Reduced capacity to import food expected in Yemen with millions in need of urgent action
Expected foreign currency shortages in Yemen are likely to lead to further depreciation of the Yemeni Rial (YER), disruptions to food imports and salary payments, and upward pressure on food and fuel prices (Figure 1). FEWS NET understands the $2 billion deposit contributed by Saudi Arabia in early 2018 to stabilize economic conditions will likely be fully depleted within the next couple of months. Data and information on current food security outcomes and conditions in Yemen are limited by the current humanitarian environment, though available information suggests an estimated 17 million people are currently in need of humanitarian food assistance. Given Yemen’s high dependence on food imports, the scale and severity of acute food insecurity is expected to increase in the absence of action to stabilize the economy. Although Famine (IPC Phase 5) is not the most likely scenario, the risk of Famine is expected to increase due to the anticipated rise in food security needs and the pressure on market systems.
Macroeconomic conditions in Yemen have been very poor since 2015, marked by a shortage of foreign currency, depreciation of the YER, high prices of essential commodities, and limited income-earning opportunities. In 2018, the $2 billion Saudi deposit allowed Yemen to pay some pensions and public sector salaries and enabled financing options that have bolstered food imports. In late 2019, however, concerns began to mount that the Saudi deposit would be depleted in early 2020, and available information indicates that Saudi Arabia does not intend to provide additional financial support. Government officials called for further financial support, and the United Nations Verification and Inspection Mechanism for Yemen (UNVIM) reported that Saudi Arabia had stopped approving new letters of credit for food importers. As a result, anticipating a subsequent depreciation of the YER, market actors have begun reducing levels of imported stocks, according to key informants. Furthermore, in late December, Houthi authorities banned the use of new bank notes and the Hadi government announced the cessation of salary payments to northern areas.
In the absence of further fiscal intervention, FEWS NET anticipates steady depreciation of the YER in the parallel market in the coming months, with a devaluation of the currency to close the gap. This is likely to make imports more expensive, increasing prices of both food and fuel. Elevated fuel prices are expected to increase transport costs, exerting additional upward pressure on food prices. Meanwhile, public sector salary payments are expected to decline due to limited government revenue. These circumstances are likely to further reduce purchasing power among millions of already food insecure Yemenis, with most unlikely to be able to expand income earning.

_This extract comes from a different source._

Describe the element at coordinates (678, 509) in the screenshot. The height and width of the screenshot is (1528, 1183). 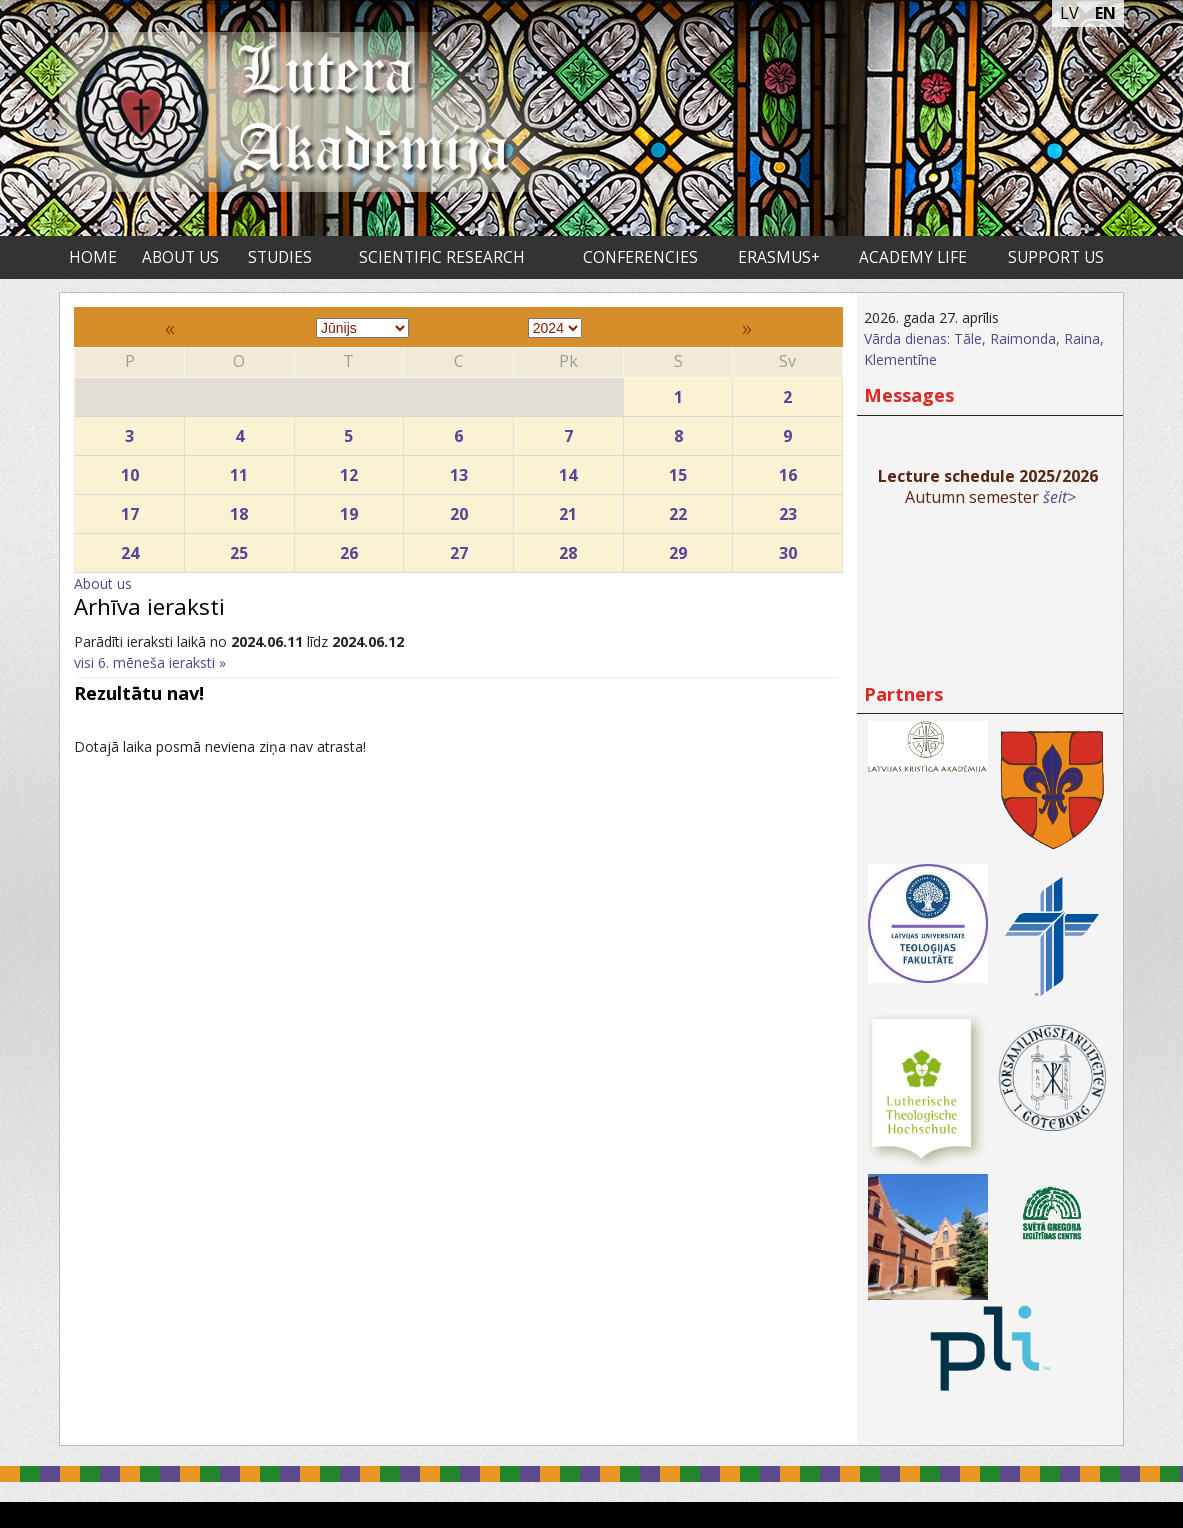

Many households already facing Crisis (IPC Phase 3) or worse outcomes are likely to experience widening consumption gaps or engage in increasingly severe and unsustainable coping to cover their basic needs. Some market-dependent Stressed (IPC Phase 2) households are expected to deteriorate to Crisis (IPC Phase 3) as they face reductions in purchasing power. Furthermore, elevated fuel prices are likely to impede household access to clean water. As widespread Crisis (IPC Phase 3) or worse outcomes persist across Yemen, the risk of Famine (IPC Phase 5) would increase given the expected rise in food insecurity and the pressure on market systems. Impacts will be greatest in areas where conflict has significantly disrupted market functioning and where levels of humanitarian assistance are relatively low. Of particular concern are Hajjah and Ta’izz, where wheat flour prices are elevated and volatile.
In 2019, the World Food Program scaled up its provision of humanitarian food assistance in Yemen and is now reaching more than 12.5 million people each month. As prices rise, increased costs to support full rations though market-based modalities, including cash transfers, commodity vouchers, and in-kind food purchased from commercial importers should be anticipated. Furthermore, it should be noted that extensive use of cash transfers may lead to further price increases by increasing market demand in some areas. Given Yemen’s high dependence on imports to access food, in the absence of further action to stabilize the economy, the scale and severity of acute food insecurity is expected to increase, as is the risk of Famine (IPC Phase 5).